Silk Road Fund names its purchase of 10% equity stake in SIBUR, Russia’s major gas processing and petrochemicals group, China’s largest investment in the country in 2016. Previous transaction of a 9.9% stake in Yamal LNG totaled EUR1.08 billion.
“Silk Road Fund and PJSC SIBUR Holding, as well as its shareholders, entered into definitive transaction agreement regarding SRF’s purchase of a 10% equity stake in SIBUR… The transaction is China’s largest investment in Russia in 2016, in alignment with Russia’s Far East development strategy. It represents SRT’s new contribution to the China-Russia energy cooperation, and more broadly, the two countries comprehensive strategic cooperation partnership,” reads the SRT’s official statement.
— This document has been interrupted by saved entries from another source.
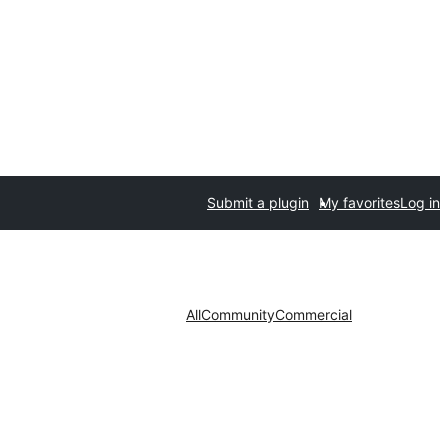
Submit a plugin
My favorites
Log in
All
Community
Commercial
The exact amount of the deal has non been yet disclosed by the Russian-based company, which released its official statement on Wednesday. The signing ceremony was held in Beijing on Dec. 14 and attended by Leonid Mikhelson (who owns approximately 43.08% of the company), Chairman of SIBUR’s Board of Directors, Dmitry Konov, Chairman of SIBUR’s Management Board, and Wang Yanzhi, President of the Silk Road Fund.
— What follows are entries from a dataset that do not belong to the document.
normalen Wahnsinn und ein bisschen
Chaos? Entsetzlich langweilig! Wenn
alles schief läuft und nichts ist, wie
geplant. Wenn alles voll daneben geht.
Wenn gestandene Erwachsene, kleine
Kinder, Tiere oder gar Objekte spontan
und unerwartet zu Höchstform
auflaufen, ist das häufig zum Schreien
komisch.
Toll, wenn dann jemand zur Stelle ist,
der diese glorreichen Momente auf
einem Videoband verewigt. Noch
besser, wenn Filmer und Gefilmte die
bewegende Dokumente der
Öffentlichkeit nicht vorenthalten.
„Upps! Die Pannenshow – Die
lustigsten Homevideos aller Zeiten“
The stake purchase in SIBUR is SRT’s second largest investment in Russia’s gas industry in 2016. Earlier this year, the Fund bought 9.9% stake in Yamal LNG, which is building an LNG plant on the Yamal Peninsula, for 1.08 billion euros.
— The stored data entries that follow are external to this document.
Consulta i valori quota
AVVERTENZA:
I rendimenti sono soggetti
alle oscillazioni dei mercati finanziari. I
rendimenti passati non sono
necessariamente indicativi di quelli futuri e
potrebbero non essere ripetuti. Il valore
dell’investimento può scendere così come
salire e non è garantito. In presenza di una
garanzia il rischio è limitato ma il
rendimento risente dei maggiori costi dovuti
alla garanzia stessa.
In Dec. last year, another China’s company – Sinopec, one of the largest petrochemical corporations globally, – closed deal on purchase of 10% stake in SIBUR. According to a head of the Federal Antimonopoly Service Igor Artemyev, the amount of the deal was 1.2 billion euros.
SIBUR is vertically-integrated gas processing and petrochemical company that operates 26 production sites in different Russian regions. The company supplies products to over 1.4 large companies operating in energy sector, automotive industry, construction sector, production of consumer goods, chemical, and other industries in 75 countries worldwide.